How to handle nonlinear equality constraints?

Hi,
I want to put an equality constraint on the total transmit power from my MIMO system. It simply means that I need to have a scaler equality constraints since the norm of linear operation Aw needs to be equal to P; or less strictly, between P_\text{min} and P_\text{max}. Here is my optimization problem:

$$\begin{array}{lll}\text{minimize}&|Aw|_\infty\
\text{subject to}&|Aw|2=P & \text{or} \
\text{subject to}&P
\text{min} \leq |Aw|2 \leq P\text{max}
\end{array}

Where, A is a matrix and w is a vector so $\|Aw\|_2$ is a scalar. How do I write this problem in DCP form in a way that minimizes the infinity norm but does not give me a $w$ vector of zeros! ? Thanks

The problem as you are trying to solve is not convex; nor is it expressable as a mixed-integer convex program, which the upcoming version of CVX supports. CVX simply cannot solve it.
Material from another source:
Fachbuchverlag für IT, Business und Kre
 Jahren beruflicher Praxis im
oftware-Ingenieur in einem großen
Nonlinear equality constraints can rarely be expressed in convex form. In the disciplined convex programming framework that CVX imposes, they are forbidden altogether. The same reasoning applies to lower bounds on a convex function.
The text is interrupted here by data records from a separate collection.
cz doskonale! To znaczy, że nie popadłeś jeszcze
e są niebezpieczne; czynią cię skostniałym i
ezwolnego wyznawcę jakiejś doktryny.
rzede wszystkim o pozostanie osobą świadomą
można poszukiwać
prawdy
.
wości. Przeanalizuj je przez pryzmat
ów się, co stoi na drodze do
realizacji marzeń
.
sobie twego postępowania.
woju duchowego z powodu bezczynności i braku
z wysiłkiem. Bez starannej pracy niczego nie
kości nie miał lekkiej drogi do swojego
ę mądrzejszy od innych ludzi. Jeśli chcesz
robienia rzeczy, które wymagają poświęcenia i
As I know the l_2 norm (or l_1 or infinity) operation on a linear transform is a convex function? isn’t that true or the problem is having them (nonlinear functions) in the constraints. In that case can I reformulate my problem as an unconstraint problem with a negative regularization parameter (\lambda) as

$$\text{minimize} |Aw|_\infty + \lambda |Aw|_2$$

Thanks

No. Using a negative regularization parameter is not convex either.
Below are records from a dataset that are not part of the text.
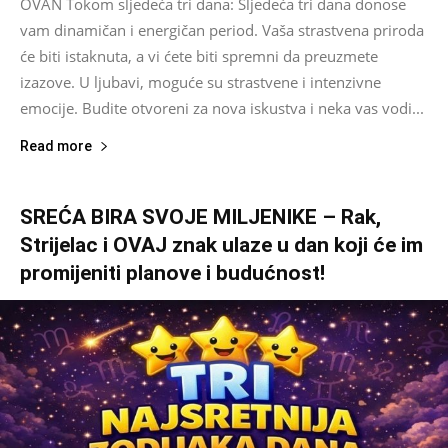
OVAN Tokom sljedeća tri dana: Sljedeća tri dana donose
vam dinamičan i energičan period. Vaša strastvena priroda
će biti istaknuta, a vi ćete biti spremni da preuzmete
izazove. U ljubavi, moguće su strastvene i intenzivne
emocije. Budite otvoreni za nova iskustva i neka vas vodi...
Read more
SREĆA BIRA SVOJE MILJENIKE – Rak,
Strijelac i OVAJ znak ulaze u dan koji će im
promijeniti planove i budućnost!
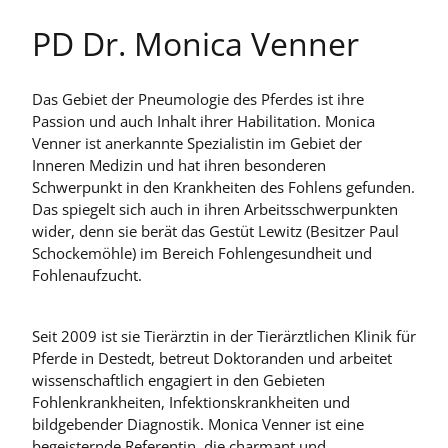
PD Dr. Monica Venner
Das Gebiet der Pneumologie des Pferdes ist ihre
Passion und auch Inhalt ihrer Habilitation. Monica
Venner ist anerkannte Spezialistin im Gebiet der
Inneren Medizin und hat ihren besonderen
Schwerpunkt in den Krankheiten des Fohlens gefunden.
Das spiegelt sich auch in ihren Arbeitsschwerpunkten
wider, denn sie berät das Gestüt Lewitz (Besitzer Paul
Schockemöhle) im Bereich Fohlengesundheit und
Fohlenaufzucht.
Seit 2009 ist sie Tierärztin in der Tierärztlichen Klinik für
Pferde in Destedt, betreut Doktoranden und arbeitet
wissenschaftlich engagiert in den Gebieten
Fohlenkrankheiten, Infektionskrankheiten und
bildgebender Diagnostik. Monica Venner ist eine
begeisternde Referentin, die charmant und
mcg’s answer is correct; the problem is not convex, and cannot be expressed in DCP format. more specifically, a constraint like \|Aw\|_2 \leq P (with A a constant matrix and w a variable) is OK (convex, and DCP), but the converse constraint, \|Aw\|_2 \geq P, is not convex, and (therefore) not DCP.

i’d like to add that there are heuristic methods for “handling” such problems, using the so-called convex-concave procedure (see EE364b, lecture on sequential convex programming). this is a heuristic method, that uses convex optimization as a subroutine, to “solve” problems like this one. heuristic means the method can fail; the w found need not be the global solution. but such methods can work well in practice.

for a reverse norm inequality like this, the method works as follows. we replace \|Aw\|_2 \geq P with the convex (and DCP) constraint q^T(Aw) \geq P, where q=(Aw^\mathrm{prev})/\|Aw^\mathrm{prev}\|_2, where w^\mathrm{prev} is the value of w at the last iteration. solving the resulting convex problem gives us the new value of w. (you must start with a nonzero value of w. in fact, you might start the convex-concave procedure with several different values of w; you could well get different final results.)

our experience is that this works quite well in practice. but remember that this method does not find the global solution.

Can we conclude, in general, that an optimization problem is convex when the objective function is convex provided that the constraints are linear? are there exceptions on monotonic function for constraints like log determinant functions or so?